= Beginning of Section =

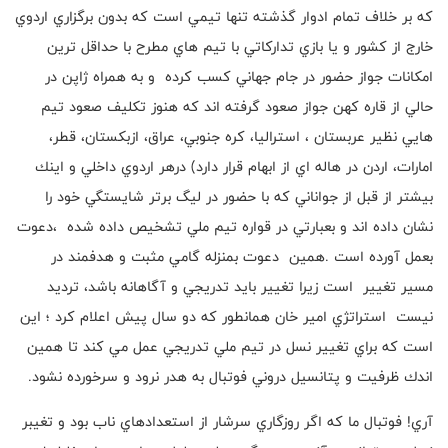
كه بر خلاف تمام ادوار گذشته تنها تيمي است كه بدون برگزاري اردوي
خارج از كشور و يا بازي تداركاتي با تيم هاي مطرح با حداقل ترين
امكانات جواز حضور در جام جهاني كسب كرده و به همراه ژاپن در
حالي از قاره كهن جواز صعود گرفته اند كه هنوز تكليف صعود تيم
هايي نظير عربستان ، استراليا، كره جنوبي، عراق، ازبكستان، قطر،
امارات، اردن در هاله اي از ابهام قرار دارد) درهر اردوي داخلي و اينك
بيشتر از قبل از جواناني كه با حضور در ليگ برتر شايستگي خود را
نشان داده اند و بعبارتي در قواره تيم ملي تشخيص داده شده ،دعوت
بعمل آورده است .همين دعوت بمنزله گامي مثبت و هدفمند در
مسير تغيير است زيرا تغيير بايد تدريجي و آگاهانه باشد، ترديد
نيست استراتژي امير خان همانطور كه دو سال پيش اعلام كرد ؛ اين
است كه براي تغيير نسل در تيم ملي تدريجي عمل مي كند تا همين
اندك ظرفيت و پتانسيل دروني فوتبال به هدر نرود و سرخورده نشود
.
آري
!
فوتبال ما كه اگر روزگاري سرشار از استعدادهاي ناب بود و تغيبر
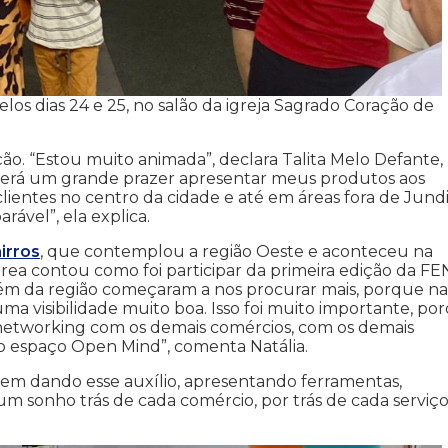
 pelos dias 24 e 25, no salão da igreja Sagrado Coração de
o. “Estou muito animada”, declara Talita Melo Defante,
erá um grande prazer apresentar meus produtos aos
ientes no centro da cidade e até em áreas fora de Jundi
ável”, ela explica.
irros
, que contemplou a região Oeste e aconteceu na
rrea contou como foi participar da primeira edição da FE
mbém da região começaram a nos procurar mais, porque na
ma visibilidade muito boa. Isso foi muito importante, po
etworking com os demais comércios, com os demais
o espaço Open Mind”, comenta Natália.
em dando esse auxílio, apresentando ferramentas,
m sonho trás de cada comércio, por trás de cada serviço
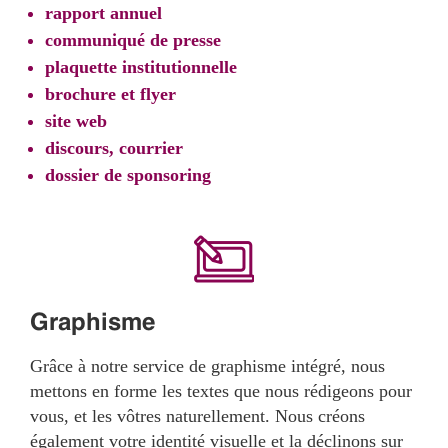
rapport annuel
communiqué de presse
plaquette institutionnelle
brochure et flyer
site web
discours, courrier
dossier de sponsoring
Graphisme
Grâce à notre service de graphisme intégré, nous
mettons en forme les textes que nous rédigeons pour
vous, et les vôtres naturellement. Nous créons
également votre identité visuelle et la déclinons sur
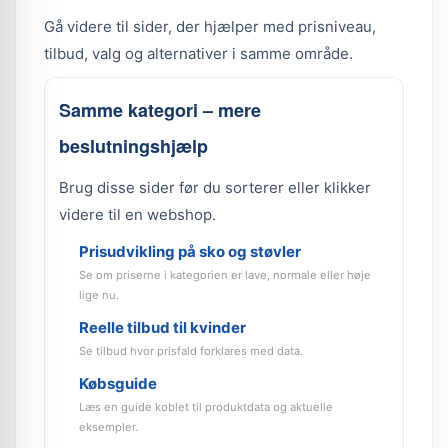
Gå videre til sider, der hjælper med prisniveau,
tilbud, valg og alternativer i samme område.
Samme kategori – mere
beslutningshjælp
Brug disse sider før du sorterer eller klikker
videre til en webshop.
Prisudvikling på sko og støvler
Se om priserne i kategorien er lave, normale eller høje
lige nu.
Reelle tilbud til kvinder
Se tilbud hvor prisfald forklares med data.
Købsguide
Læs en guide koblet til produktdata og aktuelle
eksempler.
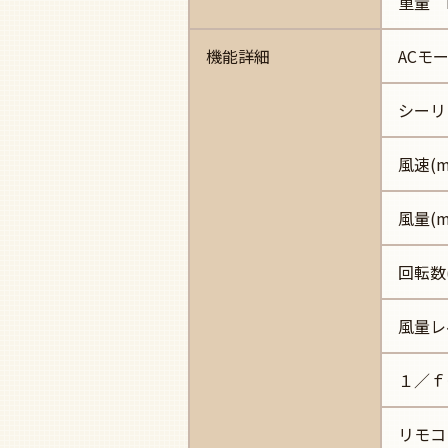
重量 
機能詳細
ACモ
シーリ
風速(m/
風量(
回転数(r
風量レ
１／ｆ
リモコ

= End of Section =

_Work to complete_
In the entries above, find each line containing the string "تدريجي" and copy it.

_Answer section_
مسير تغيير است زيرا تغيير بايد تدريجي و آگاهانه باشد، ترديد
است كه براي تغيير نسل در تيم ملي تدريجي عمل مي كند تا همين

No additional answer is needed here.